(Saved data entries)

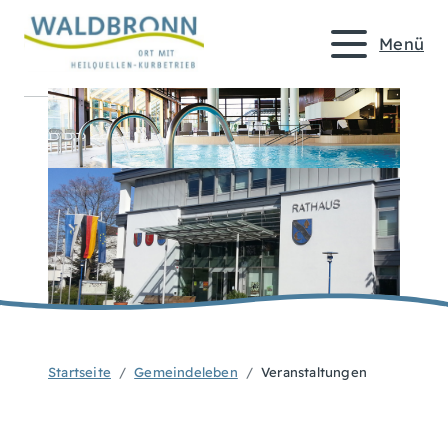
Menü
Startseite
Gemeindeleben
Veranstaltungen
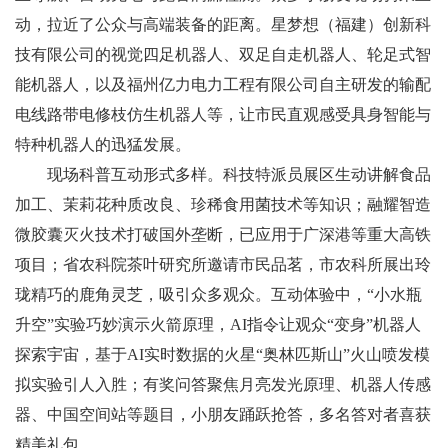
动，拉近了公众与高端装备的距离。星梦想（福建）创新科
技有限公司的视觉四足机器人、双足自走机器人、轮足式智
能机器人，以及福州亿力电力工程有限公司自主研发的输配
电线路带电修枝仿生机器人等，让市民直观感受具身智能与
特种机器人的迅猛发展。
现场科普互动形式多样。科技特派员展区生动讲解食品
加工、茉莉花种质改良、珍稀食用菌技术等知识；融耀智造
微胶囊灭火技术打破国外垄断，已应用于广深港等重大高铁
项目；省农科院茶叶研究所邀请市民品茗，市农科所展出玲
珑精巧的鹿角灵芝，吸引众多观众。互动体验中，“小水瓶
升空”实验巧妙演示火箭原理，AI指令让观众“变身”机器人
探索宇宙，基于AI实时数据的火星“奥林匹斯山”火山喷发模
拟实验引人入胜；有奖问答聚焦月亮发光原理、机器人传感
器、中国空间站等题目，小朋友踊跃抢答，多名答对者喜获
精美礼包。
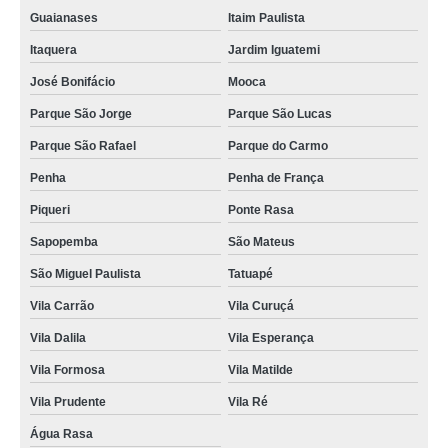
Guaianases
Itaim Paulista
Itaquera
Jardim Iguatemi
José Bonifácio
Mooca
Parque São Jorge
Parque São Lucas
Parque São Rafael
Parque do Carmo
Penha
Penha de França
Piqueri
Ponte Rasa
Sapopemba
São Mateus
São Miguel Paulista
Tatuapé
Vila Carrão
Vila Curuçá
Vila Dalila
Vila Esperança
Vila Formosa
Vila Matilde
Vila Prudente
Vila Ré
Água Rasa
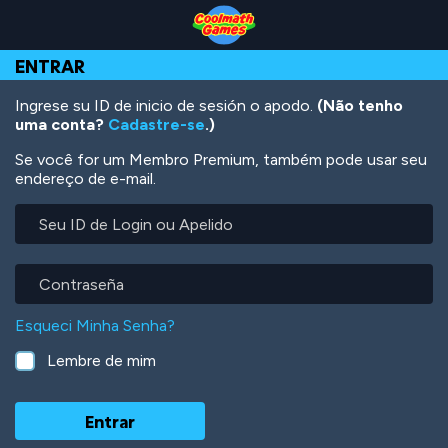
Skip
Skip
Skip
Skip
Ir
to
to
to
to
para
Top
Navigation
Main
Footer
o
ENTRAR
of
Content
conteúdo
Page
principal
Ingrese su ID de inicio de sesión o apodo.
(Não tenho
uma conta?
Cadastre-se
.)
Se você for um Membro Premium, também pode usar seu
endereço de e-mail.
Seu
ID
de
Login
Contraseña
ou
Apelido
Esqueci Minha Senha?
Lembre de mim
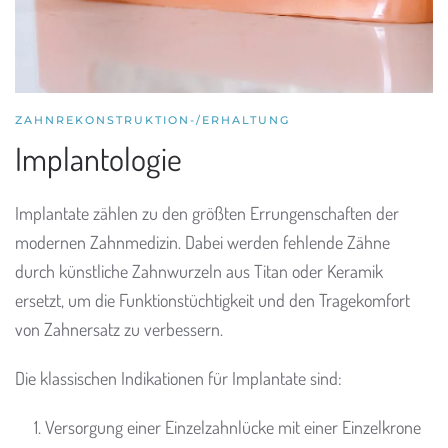
ZAHNREKONSTRUKTION-/ERHALTUNG
Implantologie
Implantate zählen zu den größten Errungenschaften der
modernen Zahnmedizin. Dabei werden fehlende Zähne
durch künstliche Zahnwurzeln aus Titan oder Keramik
ersetzt, um die Funktionstüchtigkeit und den Tragekomfort
von Zahnersatz zu verbessern.
Die klassischen Indikationen für Implantate sind:
Versorgung einer Einzelzahnlücke mit einer Einzelkrone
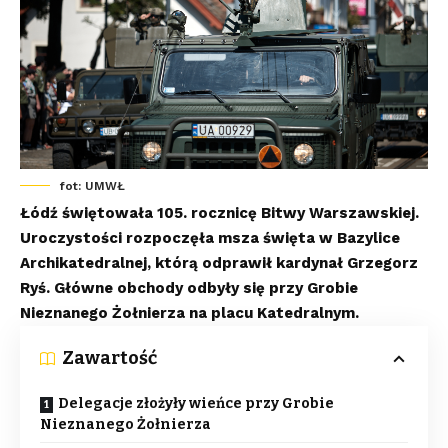
fot: UMWŁ
Łódź świętowała 105. rocznicę Bitwy Warszawskiej.
Uroczystości rozpoczęła msza święta w Bazylice
Archikatedralnej, którą odprawił kardynał Grzegorz
Ryś. Główne obchody odbyły się przy Grobie
Nieznanego Żołnierza na placu Katedralnym.
Zawartość
Delegacje złożyły wieńce przy Grobie
Nieznanego Żołnierza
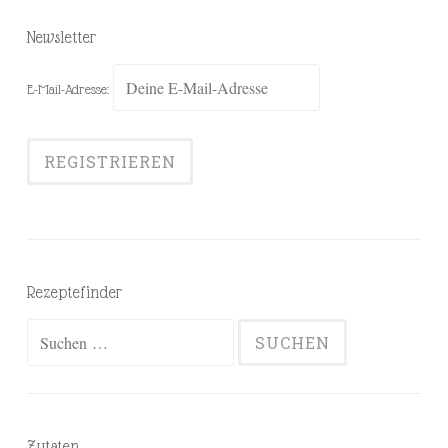
Newsletter
E-Mail-Adresse:
Rezeptefinder
Suchen
nach:
Zutaten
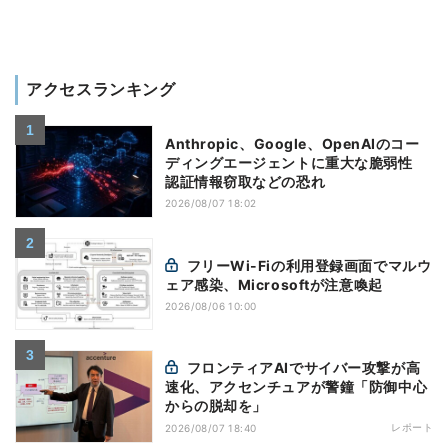
アクセスランキング
Anthropic、Google、OpenAIのコー
ディングエージェントに重大な脆弱性
認証情報窃取などの恐れ
2026/08/07 18:02
フリーWi-Fiの利用登録画面でマルウ
ェア感染、Microsoftが注意喚起
2026/08/06 10:00
フロンティアAIでサイバー攻撃が高
速化、アクセンチュアが警鐘「防御中心
からの脱却を」
レポート
2026/08/07 18:40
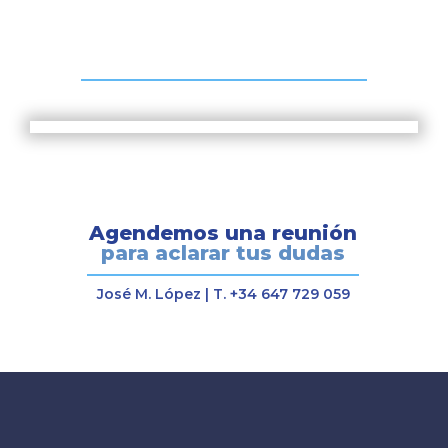
Entrevista realizada a José M. López, Delegado
de Expasión en Baleares
Agendemos una reunión
para aclarar tus dudas
José M. López | T. +34 647 729 059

• [What is expected]: Print every entry exactly. Pictures are not part of the copy.

• [Solution to this exercise]:
Menü
Startseite
Gemeindeleben
Veranstaltungen
动，拉近了公众与高端装备的距离。星梦想（福建）创新科
技有限公司的视觉四足机器人、双足自走机器人、轮足式智
能机器人，以及福州亿力电力工程有限公司自主研发的输配
电线路带电修枝仿生机器人等，让市民直观感受具身智能与
特种机器人的迅猛发展。
现场科普互动形式多样。科技特派员展区生动讲解食品
加工、茉莉花种质改良、珍稀食用菌技术等知识；融耀智造
微胶囊灭火技术打破国外垄断，已应用于广深港等重大高铁
项目；省农科院茶叶研究所邀请市民品茗，市农科所展出玲
珑精巧的鹿角灵芝，吸引众多观众。互动体验中，“小水瓶
升空”实验巧妙演示火箭原理，AI指令让观众“变身”机器人
探索宇宙，基于AI实时数据的火星“奥林匹斯山”火山喷发模
拟实验引人入胜；有奖问答聚焦月亮发光原理、机器人传感
器、中国空间站等题目，小朋友踊跃抢答，多名答对者喜获
精美礼包。
Guaianases
Itaim Paulista
Itaquera
Jardim Iguatemi
José Bonifácio
Mooca
Parque São Jorge
Parque São Lucas
Parque São Rafael
Parque do Carmo
Penha
Penha de França
Piqueri
Ponte Rasa
Sapopemba
São Mateus
São Miguel Paulista
Tatuapé
Vila Carrão
Vila Curuçá
Vila Dalila
Vila Esperança
Vila Formosa
Vila Matilde
Vila Prudente
Vila Ré
Água Rasa
Skip
Skip
Skip
Skip
Ir
to
to
to
to
para
Top
Navigation
Main
Footer
o
ENTRAR
of
Content
conteúdo
Page
principal
Ingrese su ID de inicio de sesión o apodo.
(Não tenho
uma conta?
Cadastre-se
.)
Se você for um Membro Premium, também pode usar seu
endereço de e-mail.
Seu
ID
de
Login
Contraseña
ou
Apelido
Esqueci Minha Senha?
Lembre de mim
ZAHNREKONSTRUKTION-/ERHALTUNG
Implantologie
Implantate zählen zu den größten Errungenschaften der
modernen Zahnmedizin. Dabei werden fehlende Zähne
durch künstliche Zahnwurzeln aus Titan oder Keramik
ersetzt, um die Funktionstüchtigkeit und den Tragekomfort
von Zahnersatz zu verbessern.
Die klassischen Indikationen für Implantate sind:
Versorgung einer Einzelzahnlücke mit einer Einzelkrone
fot: UMWŁ
Łódź świętowała 105. rocznicę Bitwy Warszawskiej.
Uroczystości rozpoczęła msza święta w Bazylice
Archikatedralnej, którą odprawił kardynał Grzegorz
Ryś. Główne obchody odbyły się przy Grobie
Nieznanego Żołnierza na placu Katedralnym.
Zawartość
Delegacje złożyły wieńce przy Grobie
Nieznanego Żołnierza
Newsletter
E-Mail-Adresse:
Rezeptefinder
Suchen
nach:
Zutaten
アクセスランキング
Anthropic、Google、OpenAIのコー
ディングエージェントに重大な脆弱性
認証情報窃取などの恐れ
2026/08/07 18:02
フリーWi-Fiの利用登録画面でマルウ
ェア感染、Microsoftが注意喚起
2026/08/06 10:00
フロンティアAIでサイバー攻撃が高
速化、アクセンチュアが警鐘「防御中心
からの脱却を」
レポート
2026/08/07 18:40
Entrevista realizada a José M. López, Delegado
de Expasión en Baleares
Agendemos una reunión
para aclarar tus dudas
José M. López | T. +34 647 729 059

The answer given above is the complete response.